Problem to work on:
Set down the material exactly as given, please, from its first line through the line that includes "Sobre la editorial (88, 616)".
------
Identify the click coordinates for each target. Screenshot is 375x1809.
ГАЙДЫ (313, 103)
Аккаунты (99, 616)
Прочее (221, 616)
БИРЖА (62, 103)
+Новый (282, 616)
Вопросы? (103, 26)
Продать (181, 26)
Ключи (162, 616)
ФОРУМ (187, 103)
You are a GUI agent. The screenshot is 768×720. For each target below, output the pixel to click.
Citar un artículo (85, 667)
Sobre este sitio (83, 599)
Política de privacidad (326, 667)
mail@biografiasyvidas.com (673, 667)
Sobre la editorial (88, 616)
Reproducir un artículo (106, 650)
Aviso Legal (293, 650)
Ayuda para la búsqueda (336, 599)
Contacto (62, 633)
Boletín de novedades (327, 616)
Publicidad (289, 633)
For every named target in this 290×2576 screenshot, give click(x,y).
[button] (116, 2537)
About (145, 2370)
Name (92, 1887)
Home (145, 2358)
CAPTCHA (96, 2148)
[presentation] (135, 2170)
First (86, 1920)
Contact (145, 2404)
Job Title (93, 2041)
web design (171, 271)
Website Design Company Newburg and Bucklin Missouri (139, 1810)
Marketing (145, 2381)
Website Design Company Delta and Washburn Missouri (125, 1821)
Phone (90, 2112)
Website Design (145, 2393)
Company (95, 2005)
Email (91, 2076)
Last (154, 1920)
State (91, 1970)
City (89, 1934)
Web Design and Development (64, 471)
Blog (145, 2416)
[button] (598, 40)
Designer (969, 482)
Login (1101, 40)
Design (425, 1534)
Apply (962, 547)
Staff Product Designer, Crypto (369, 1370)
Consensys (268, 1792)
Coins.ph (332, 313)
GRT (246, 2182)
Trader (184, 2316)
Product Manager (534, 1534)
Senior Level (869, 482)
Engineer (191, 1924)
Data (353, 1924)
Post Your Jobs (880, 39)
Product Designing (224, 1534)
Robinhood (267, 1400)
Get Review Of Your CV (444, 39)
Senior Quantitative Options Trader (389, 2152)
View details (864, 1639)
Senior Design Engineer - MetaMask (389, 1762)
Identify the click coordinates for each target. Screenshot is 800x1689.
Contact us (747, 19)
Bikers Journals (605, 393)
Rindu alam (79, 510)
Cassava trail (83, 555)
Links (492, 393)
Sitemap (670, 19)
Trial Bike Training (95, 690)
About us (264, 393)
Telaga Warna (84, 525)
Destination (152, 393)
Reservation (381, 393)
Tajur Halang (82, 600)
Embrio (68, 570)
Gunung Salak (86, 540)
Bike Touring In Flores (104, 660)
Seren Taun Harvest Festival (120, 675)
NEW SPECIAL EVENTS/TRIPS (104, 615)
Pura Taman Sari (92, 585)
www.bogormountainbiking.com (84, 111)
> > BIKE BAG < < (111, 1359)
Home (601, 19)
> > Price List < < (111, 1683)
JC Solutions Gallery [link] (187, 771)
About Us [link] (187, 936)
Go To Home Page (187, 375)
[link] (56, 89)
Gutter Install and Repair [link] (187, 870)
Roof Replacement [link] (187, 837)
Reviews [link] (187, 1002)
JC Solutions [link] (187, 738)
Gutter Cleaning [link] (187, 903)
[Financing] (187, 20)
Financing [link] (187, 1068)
------
Your solution:
Identify the click coordinates for each target. Screenshot is 375x1809.
ГАЙДЫ (313, 103)
Аккаунты (99, 616)
Прочее (221, 616)
БИРЖА (62, 103)
+Новый (282, 616)
Вопросы? (103, 26)
Продать (181, 26)
Ключи (162, 616)
ФОРУМ (187, 103)
You are a GUI agent. The screenshot is 768×720. For each target below, output the pixel to click.
Citar un artículo (85, 667)
Sobre este sitio (83, 599)
Política de privacidad (326, 667)
mail@biografiasyvidas.com (673, 667)
Sobre la editorial (88, 616)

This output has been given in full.